La valorisation du collaborateur passe d'abord par l'instauration de mesures préventives pour renforcer sa sécurité. Des mesures qui permettent, selon l’Organisation internationale du travail (OIT), non seulement aux pays et aux entreprises de réduire les coûts et d’orienter leurs pertes astronomiques vers des investissements productifs, mais aussi d’augmenter la productivité. Pour ce faire, un système d’information fiable permettant de décrire avec précision l’état actuel de la situation en matière de prévention des accidents du travail et des maladies professionnelles s’impose.

Prévention des risques professionnels, un investissement gagnant !

La prévention des risques professionnels n’est pas chose acquise et demeure un défi majeur pour chaque organisation. Risques physiques, psychosociaux, mentaux, chimiques, biologiques : la liste des dangers qui se dressent devant les employeurs est illimitée. Dr Hamzaoui Halim, spécialiste en santé et sécurité au travail (SST) au sein de l’Organisation internationale du travail (OIT) pour les pays du Maghreb, rappelle que «toutes les 15 secondes, un travailleur meurt dans le monde d’un accident ou d’une maladie liés au travail. Toutes les 15 secondes, 153 travailleurs sont victimes d’un accident lié au travail. Chaque jour, 6.300 personnes meurent d’un accident du travail ou d’une maladie liée au travail soit plus de 2,3 millions de morts par an. La plupart des 317 millions d’accidents qui se produisent chaque année sont à l’origine d’absences prolongées du travail et souvent d’incapacités ou d’infirmités permanentes». Pis encore, ajoute l’expert, «le coût humain de cette menace quotidienne est considérable et on estime que le fardeau économique des mauvaises pratiques de sécurité et santé au travail représente, tous les ans, 4% du produit intérieur brut (PIB), soit le montant astronomique de 2.800 milliards de dollars».

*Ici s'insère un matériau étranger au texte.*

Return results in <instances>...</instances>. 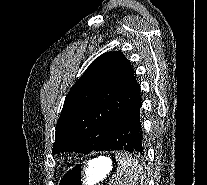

Cette situation, certes déplorable, doit être traitée d'urgence et examinée dans son ensemble. Le besoin d’un engagement fort et renouvelé de la part de toutes les parties prenantes (États, entreprises, syndicats, société civile et collaborateurs) s’impose. D'ailleurs, beaucoup l’ont compris : on ne peut pas progresser et aller de l’avant sans garantir un niveau élevé de protection de la santé humaine. Le ministère de l’Emploi marocain est pleinement conscient de cet enjeu. Il a initié plusieurs démarches promouvant une culture en faveur de la SST... Citons à tire d’exemple la mise en place d’un comité de sécurité et d’hygiène (CSH) afin de réduire, voire éliminer tout risque de maladies ou d’accidents professionnels. L’élaboration d’un guide sur les risques professionnels vient aussi conforter son engagement. Objectif : aider tous les intervenants dans le secteur de la prévention, notamment les agents chargés de l’inspection du travail et le représentant des partenaires sociaux, à mieux accomplir leur mission. De même, l’entrée en vigueur en janvier 2015 de la loi 18-12 a également introduit des changements majeurs sur le processus d’indemnisation, dans le but de simplifier les procédures de déclaration des accidents du travail et d’accélérer l’indemnisation des victimes ou de leurs ayants droit. Un effort louable, mais est-il suffisant devant l'ampleur inquiétante des maladies et accidents professionnels ? De l’avis de Dr Hamzaoui Halim, «la mise en place d’une politique nationale de prévention des risques professionnels permet non seulement aux pays et aux entreprises de réduire ces coûts et d’orienter ces pertes astronomiques vers des investissements productifs dans les domaines de la recherche et de l’innovation, mais aussi d’augmenter la productivité en garantissant aux salariés un bien-être physique, mental et social optimal et un lieu de travail sain et sûr. Elle permet aussi d’augmenter la compétitivité des économies par un meilleur respect des temps de livraison, une maîtrise des coûts directs et indirects de production et l’accès à de nouveaux marchés à haute valeur ajoutée exigeant souvent des normes sociales strictes».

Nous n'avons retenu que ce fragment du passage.